- **Your objective**
Search the entries below for "Justiça" and copy each matching line.

- **Records for this task**
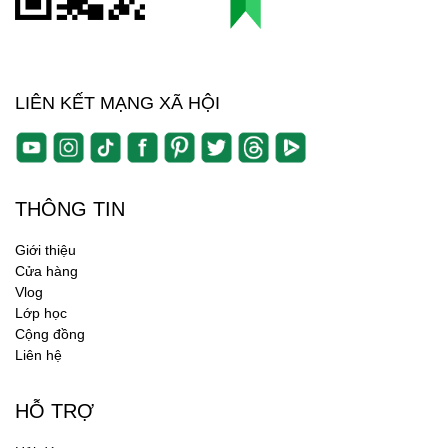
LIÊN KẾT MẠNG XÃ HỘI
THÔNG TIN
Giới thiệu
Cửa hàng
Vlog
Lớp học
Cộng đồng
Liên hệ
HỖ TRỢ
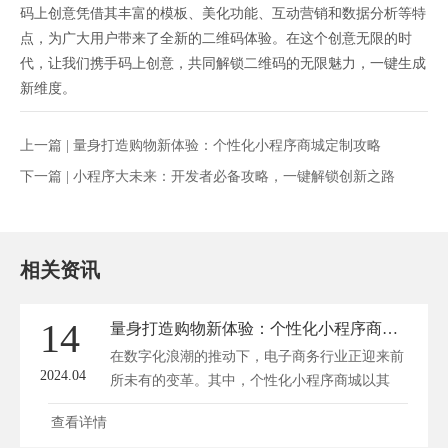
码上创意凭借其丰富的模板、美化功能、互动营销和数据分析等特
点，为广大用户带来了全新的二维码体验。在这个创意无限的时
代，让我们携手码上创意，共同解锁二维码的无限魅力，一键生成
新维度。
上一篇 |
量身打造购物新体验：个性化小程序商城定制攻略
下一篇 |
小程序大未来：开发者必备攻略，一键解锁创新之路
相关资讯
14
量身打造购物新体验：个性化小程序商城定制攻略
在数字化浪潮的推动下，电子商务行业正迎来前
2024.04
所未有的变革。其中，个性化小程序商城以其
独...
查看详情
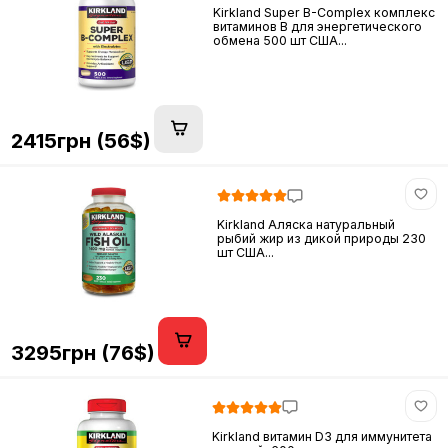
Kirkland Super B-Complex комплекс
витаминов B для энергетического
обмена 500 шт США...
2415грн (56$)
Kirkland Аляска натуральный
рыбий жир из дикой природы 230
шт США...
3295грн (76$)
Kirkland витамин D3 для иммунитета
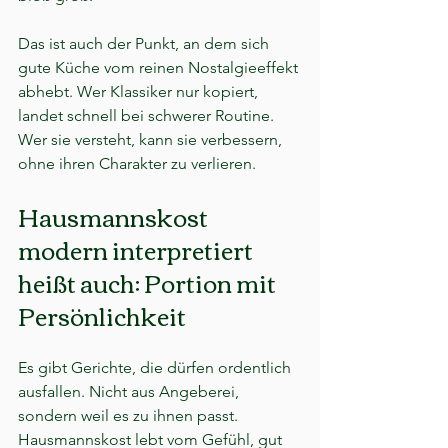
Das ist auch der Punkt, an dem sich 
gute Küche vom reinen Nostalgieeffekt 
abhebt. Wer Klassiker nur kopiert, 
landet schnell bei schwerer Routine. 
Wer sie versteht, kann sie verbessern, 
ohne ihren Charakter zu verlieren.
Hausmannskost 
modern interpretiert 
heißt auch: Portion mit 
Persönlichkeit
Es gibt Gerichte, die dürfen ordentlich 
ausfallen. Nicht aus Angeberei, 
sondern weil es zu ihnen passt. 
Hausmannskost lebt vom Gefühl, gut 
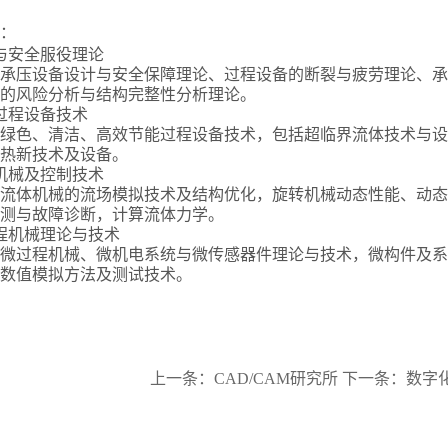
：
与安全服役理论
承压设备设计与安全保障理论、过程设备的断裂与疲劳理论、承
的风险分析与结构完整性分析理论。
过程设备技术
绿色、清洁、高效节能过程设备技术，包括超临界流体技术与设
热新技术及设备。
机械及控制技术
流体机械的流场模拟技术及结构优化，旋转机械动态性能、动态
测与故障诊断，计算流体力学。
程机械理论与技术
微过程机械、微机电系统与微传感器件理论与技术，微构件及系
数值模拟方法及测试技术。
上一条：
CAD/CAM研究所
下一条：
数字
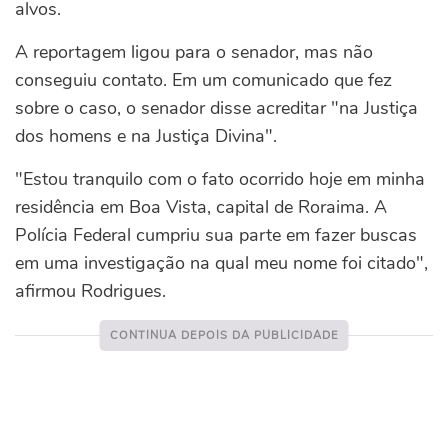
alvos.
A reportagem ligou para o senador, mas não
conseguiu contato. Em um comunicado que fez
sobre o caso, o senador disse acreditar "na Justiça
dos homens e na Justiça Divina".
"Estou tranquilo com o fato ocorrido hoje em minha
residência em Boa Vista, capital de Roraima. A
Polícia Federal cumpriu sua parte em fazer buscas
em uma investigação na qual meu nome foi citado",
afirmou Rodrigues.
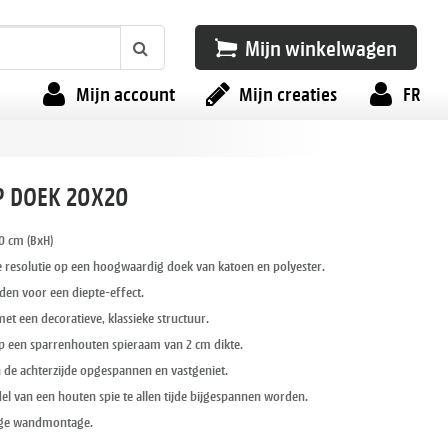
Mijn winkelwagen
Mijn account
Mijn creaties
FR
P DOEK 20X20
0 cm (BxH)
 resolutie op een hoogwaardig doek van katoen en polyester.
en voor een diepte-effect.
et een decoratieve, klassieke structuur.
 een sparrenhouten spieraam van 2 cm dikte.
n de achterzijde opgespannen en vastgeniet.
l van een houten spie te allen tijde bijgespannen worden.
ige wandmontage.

---

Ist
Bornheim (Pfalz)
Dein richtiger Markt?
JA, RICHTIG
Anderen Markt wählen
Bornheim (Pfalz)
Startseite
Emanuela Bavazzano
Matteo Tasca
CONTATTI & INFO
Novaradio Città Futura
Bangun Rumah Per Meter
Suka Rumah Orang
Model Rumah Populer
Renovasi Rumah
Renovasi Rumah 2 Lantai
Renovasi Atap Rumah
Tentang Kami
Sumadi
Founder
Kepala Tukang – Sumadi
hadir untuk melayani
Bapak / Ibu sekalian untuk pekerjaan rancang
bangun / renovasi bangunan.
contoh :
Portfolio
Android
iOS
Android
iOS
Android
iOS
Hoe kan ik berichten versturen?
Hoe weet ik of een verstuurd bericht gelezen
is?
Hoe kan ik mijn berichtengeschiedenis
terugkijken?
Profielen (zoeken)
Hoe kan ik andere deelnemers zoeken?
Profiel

- **Written answer**
sobre o caso, o senador disse acreditar "na Justiça
dos homens e na Justiça Divina".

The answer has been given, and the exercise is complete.